# ID3

Decision tree is a common machine learning algorithm that is based on tree structure. The goal of decision tree learning is to generate a tree with good generalization.

## Information Gain

Information entropy is the average amount of information conveyed by an event, when considering all possible outcomes.

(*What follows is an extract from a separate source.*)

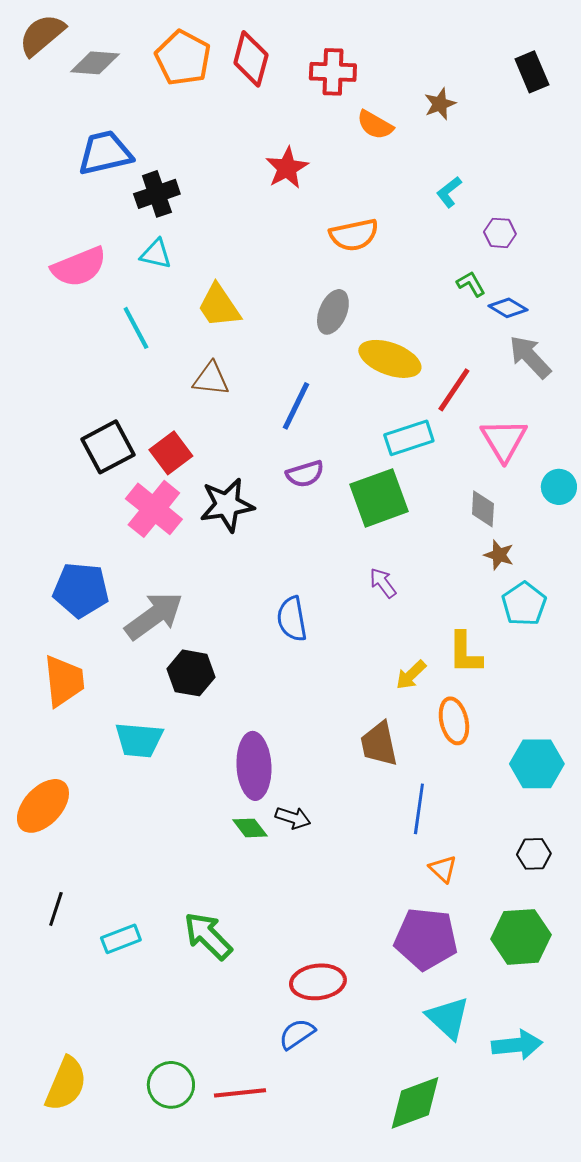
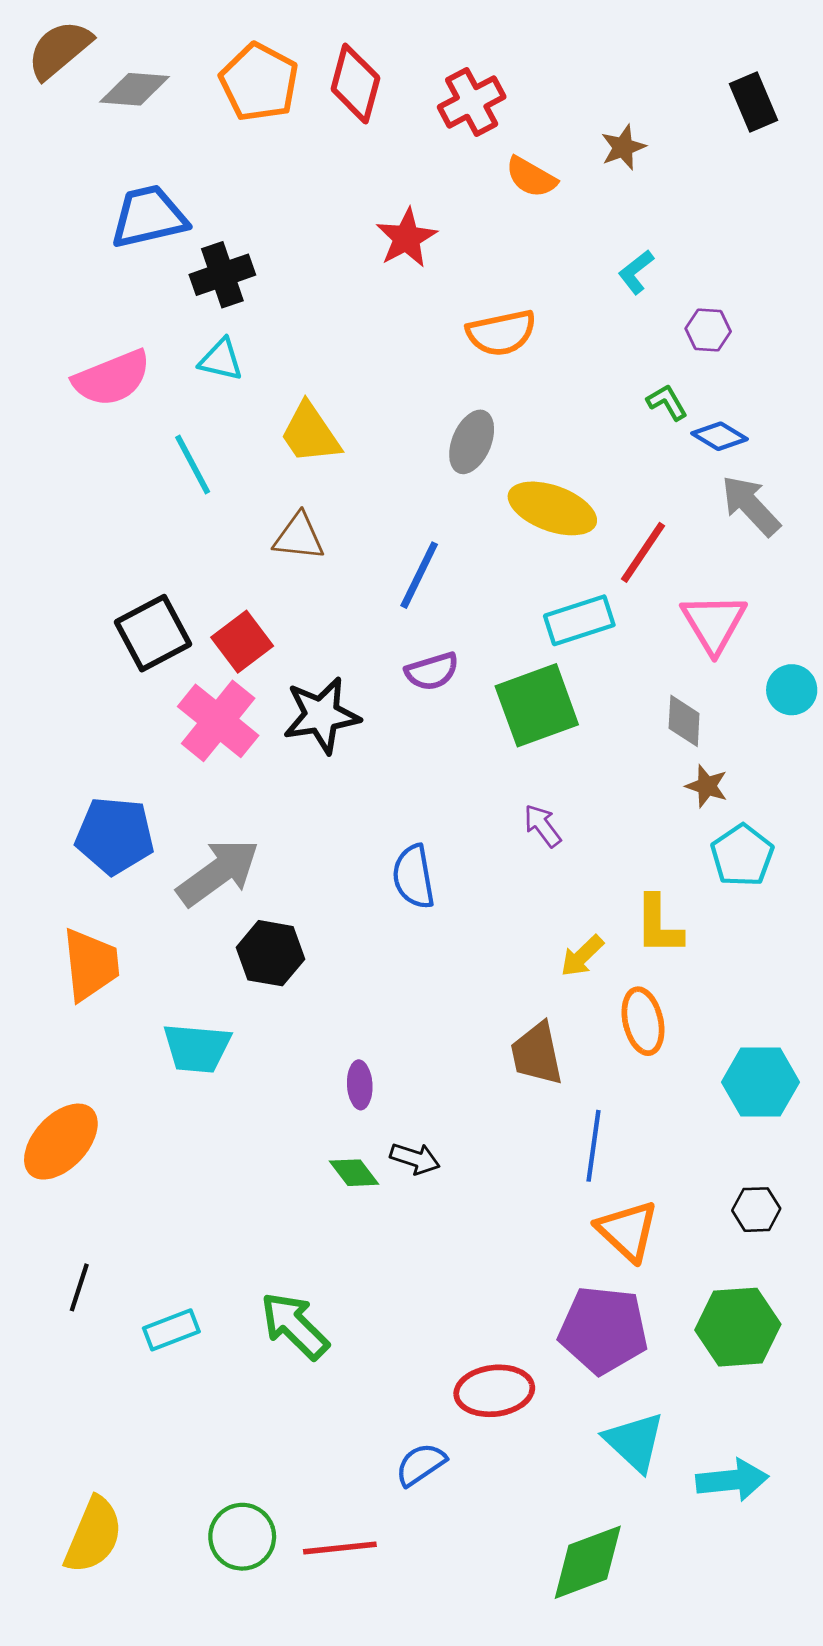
red cross: (333, 72) -> (472, 102), turned -30
purple ellipse: (254, 766) -> (360, 1085), size x0.5
orange triangle: (443, 869) -> (627, 1231), size x1.6
red ellipse: (318, 982) -> (494, 1391), moved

Assume the percentage of the $k$th class is $p_k$ in set $D$, the information entropy of $D$ is defined by,

\begin{equation}
Ent(D) = -\sum_{k=1}^{n}p_{k}\log_{2}p_k
\end{equation}

The smaller the $Ent(D)$, the higher the purity of $D$.
The information gain is defined by,

\begin{equation}
Gain(D,a) = Ent(D)-\sum_{v=1}^{V}\frac{|D^v|}{|D|}Ent(D^v)
\end{equation}

where $a$ is a feature e.g., a column of a Dataframe containing $V$ classes. $D^v$ the number of samples in $k$th class. $\frac{|D^v|}{|D|}$ implies the class with more samples impacts more.
Higher information gain means the information entropy of the feature $a$ is lower - the purity of this attribute is higher, in other words, more entropy is removed.

The ID3 algorithm choose the feature with the highest information gain to build the tree.

In [38]:
import numpy as np
import pandas as pd
import pprint

In [39]:
df = pd.read_csv("Dataset\Watermelon2.0.txt")
df.pop('编号')
df

Unnamed: 0,色泽,根蒂,敲声,纹理,脐部,触感,好瓜
0,青绿,蜷缩,浊响,清晰,凹陷,硬滑,是
1,乌黑,蜷缩,沉闷,清晰,凹陷,硬滑,是
2,乌黑,蜷缩,浊响,清晰,凹陷,硬滑,是
3,青绿,蜷缩,沉闷,清晰,凹陷,硬滑,是
4,浅白,蜷缩,浊响,清晰,凹陷,硬滑,是
5,青绿,稍蜷,浊响,清晰,稍凹,软粘,是
6,乌黑,稍蜷,浊响,稍糊,稍凹,软粘,是
7,乌黑,稍蜷,浊响,清晰,稍凹,硬滑,是
8,乌黑,稍蜷,沉闷,稍糊,稍凹,硬滑,否
9,青绿,硬挺,清脆,清晰,平坦,软粘,否


In [40]:
class ID3:
    def __init__(self):
        self.tree = None

    def info_entropy(self, col):
        entropy = -sum([prob * np.log2(prob) for prob in col.value_counts()/len(col)])
        return entropy

    def split_dataframe(self, df, col_name):
        result_dict = {}

        for key in df[col_name].unique():
            result_dict[key]= df[:][df[col_name]==key]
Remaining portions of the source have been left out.